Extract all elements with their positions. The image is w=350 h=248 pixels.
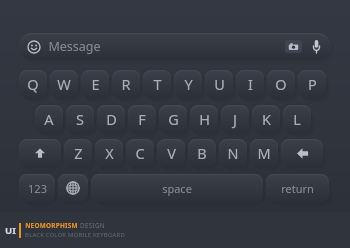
button[interactable]: Shift: [19, 139, 61, 167]
staticText: X: [105, 143, 114, 163]
button[interactable]: space: [91, 174, 263, 202]
button[interactable]: X: [95, 139, 123, 167]
staticText: Q: [27, 74, 39, 94]
staticText: F: [138, 109, 146, 129]
staticText: J: [233, 109, 237, 129]
staticText: R: [121, 74, 131, 94]
staticText: V: [167, 143, 176, 163]
button[interactable]: R: [112, 70, 140, 98]
staticText: BLACK COLOR MOBILE KEYBOARD: [25, 231, 125, 239]
button[interactable]: A: [35, 105, 63, 133]
staticText: W: [57, 74, 71, 94]
button[interactable]: B: [188, 139, 216, 167]
button[interactable]: F: [128, 105, 156, 133]
button[interactable]: G: [159, 105, 187, 133]
button[interactable]: Y: [174, 70, 202, 98]
button[interactable]: Voice input: [310, 38, 322, 55]
staticText: Message: [48, 38, 101, 55]
staticText: I: [248, 74, 253, 94]
button[interactable]: C: [126, 139, 154, 167]
staticText: space: [162, 181, 192, 196]
staticText: Y: [184, 74, 193, 94]
button[interactable]: O: [267, 70, 295, 98]
staticText: DESIGN: [80, 221, 105, 230]
staticText: M: [257, 143, 271, 163]
button[interactable]: 123: [19, 174, 55, 202]
button[interactable]: K: [252, 105, 280, 133]
staticText: H: [199, 109, 210, 129]
staticText: U: [214, 74, 225, 94]
staticText: NEOMORPHISM: [25, 221, 78, 230]
button[interactable]: I: [236, 70, 264, 98]
button[interactable]: V: [157, 139, 185, 167]
staticText: C: [135, 143, 145, 163]
staticText: Z: [74, 143, 83, 163]
button[interactable]: Camera: [285, 40, 302, 53]
staticText: B: [197, 143, 207, 163]
staticText: UI: [5, 224, 16, 237]
staticText: G: [168, 109, 179, 129]
button[interactable]: Change keyboard language: [58, 174, 88, 202]
button[interactable]: Q: [19, 70, 47, 98]
staticText: P: [308, 74, 317, 94]
button[interactable]: return: [266, 174, 329, 202]
button[interactable]: D: [97, 105, 125, 133]
button[interactable]: U: [205, 70, 233, 98]
button[interactable]: P: [298, 70, 326, 98]
button[interactable]: M: [250, 139, 278, 167]
button[interactable]: Message: [19, 33, 331, 60]
button[interactable]: T: [143, 70, 171, 98]
button[interactable]: N: [219, 139, 247, 167]
staticText: D: [106, 109, 117, 129]
staticText: O: [275, 74, 287, 94]
staticText: T: [153, 74, 162, 94]
button[interactable]: Z: [64, 139, 92, 167]
staticText: N: [227, 143, 239, 163]
button[interactable]: L: [283, 105, 311, 133]
staticText: E: [91, 74, 100, 94]
staticText: return: [281, 181, 314, 196]
staticText: L: [293, 109, 301, 129]
button[interactable]: H: [190, 105, 218, 133]
button[interactable]: J: [221, 105, 249, 133]
staticText: K: [262, 109, 271, 129]
button[interactable]: W: [50, 70, 78, 98]
button[interactable]: S: [66, 105, 94, 133]
staticText: 123: [28, 181, 47, 196]
staticText: A: [44, 109, 54, 129]
button[interactable]: E: [81, 70, 109, 98]
button[interactable]: Backspace: [281, 139, 323, 167]
staticText: S: [76, 109, 84, 129]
______
*Task details*
Take every line above carrying "Message" and return it.

*Exercise solution*
staticText: Message: [48, 38, 101, 55]
button[interactable]: Message: [19, 33, 331, 60]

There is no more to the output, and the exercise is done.